Addio a Valeria Fedeli, ex ministra dell'Istruzione
La scomparsa di Valeria Fedeli segna una tappa significativa nel panorama politico e sindacale italiano, evidenziando un percorso di impegno continuum per i diritti civili e la partecipazione democratica. Figura di rilievo del Partito Democratico, ha promosso parità di genere e giustizia sociale, intervenendo a favore di studenti, lavoratori e famiglie.
valeria fedeli: sindacalista e ministra italiana
biografia e nascita
Nata a Treviglio nel 1949, Fedeli si distingue per l’impegno nel sindacato nel tessuto nazionale. Ha operato nella direzione nazionale della CGIL e guidato la FILTEA-CGIL, federazione dei lavoratori tessili, abbigliamento, cuoio e calzature. Nel 2012 ha assunto anche la carica di vicepresidente di Federconsumatori, segnando un forte interesse per questioni economiche e sociali dei cittadini.
carriera politica
Nel 2012 ha lasciato il sindacato per intraprendere la strada politica. È stata senatrice del Partito Democratico eletta nel 2013. Ha ricoperto la carica di vicepresidente del Senato e, tra gennaio e febbraio 2015, ha presieduto l’aula del Senato subentrando a Pietro Grasso, chiamato temporaneamente a presiedere la Repubblica dopo la morte di Giorgio Napolitano.

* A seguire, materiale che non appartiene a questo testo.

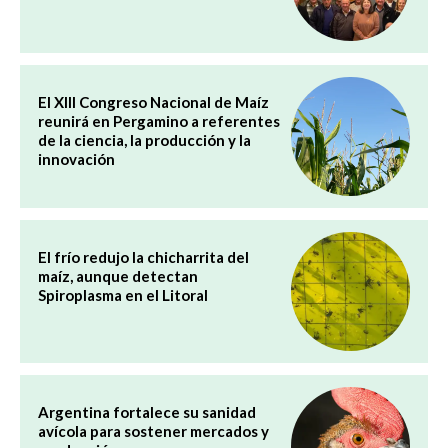
El XIII Congreso Nacional de Maíz
reunirá en Pergamino a referentes
de la ciencia, la producción y la
innovación
El frío redujo la chicharrita del
maíz, aunque detectan
Spiroplasma en el Litoral
Argentina fortalece su sanidad
avícola para sostener mercados y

ruolo di ministro e rielezioni
Nel 2016 è entrata nel governo di Paolo Gentiloni, assumendo l’incarico di ministra dell’Istruzione, dell’Università e della Ricerca. Durante l’esecutivo ha promosso riforme nel settore educativo. Nel 2018 è stata ri-eletta senatrice, ma nel 2022 non è stata ricandidata.

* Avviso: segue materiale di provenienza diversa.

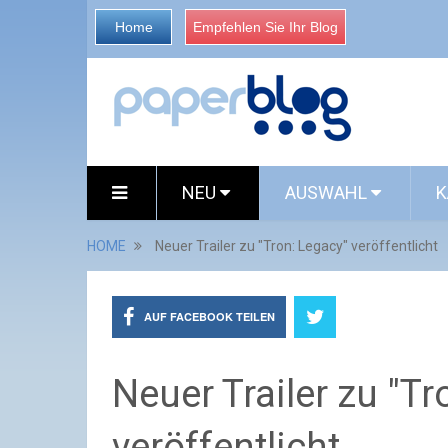
Home
Empfehlen Sie Ihr Blog
NEU
AUSWAHL
K
HOME
Neuer Trailer zu "Tron: Legacy" veröffentlicht
AUF FACEBOOK TEILEN
Neuer Trailer zu "Tr
veröffentlicht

attivismo per i diritti delle donne
Fedeli è nota per l’impegno nella difesa dei diritti femminili. È tra le fondatori del comitato “Se non ora, quando?”, iniziativa che promuove la parità di genere e si oppone alla rappresentazione degradante delle donne nei media e nella politica.
vita privata
Sposata con Achille Passoni, senatore del PD, anch’egli con una lunga esperienza nel sindacato, Fedeli risiedeva a Roma. La scomparsa rappresenta una perdita significativa per il panorama politico e sociale del paese.